On Wednesday we were back in Amritsar where over 2,000 people attended a “World Peace Convention” hosted by the diocese. Representatives from Christian, Hindu, Sikh, Ahmadi Muslim and Tibetan Buddhist communities shared their own faiths’ understanding of peace and its importance and urged all to act to achieve this, not just to say fine words. This message was underlined by the Governor of Punjab Shri Shivraj Patil who was Chief Guest at the event.

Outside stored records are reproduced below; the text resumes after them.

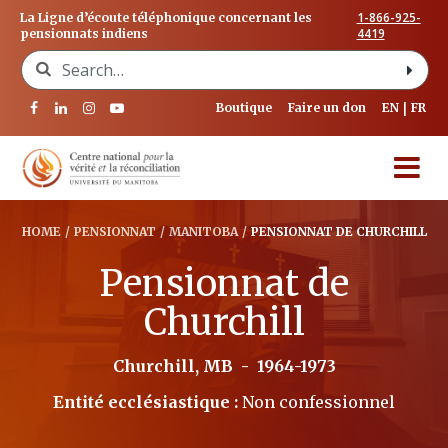
1-866-925-
La Ligne d’écoute téléphonique concernant les
4419
pensionnats indiens
Search for:
Boutique
Faire un don
EN
FR
HOME
/
PENSIONNAT
/
MANITOBA
/
PENSIONNAT DE CHURCHILL
Pensionnat de
Churchill
Churchill, MB
-
1964-1973
Entité ecclésiastique :
Non confessionnel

Interfaith World Peace Convention
On Thursday the finale began with a 30 minute procession through the streets of Amritsar from St Paul’s Church to Alexandra School led by a traditional music group from Himachal with horns and drums. After the Thanksgiving Service guests planted saplings in the Diamond Jubilee Garden and then witnessed the inauguration of the Ditt Memorial Hall, named for the Choora from Sialkot who was the first Christian convert in Punjab in the 19th century. Chooras were so marginalised that they were not allowed to have family or surnames. It speaks of the beauty of the Gospel that a man who could have only one name now has a memorial hall named after him, a hall that will be used by the Diocese of Amritsar for meetings, training and ministerial formation.
Processing through the bazaar in Khem Karan
After a community lunch we enjoyed an exuberant qawwali competition and a scintillating cultural programme that featured energetic Bhangra dancing from Punjab, folk dancing from Himachal and classical dance from Orissa.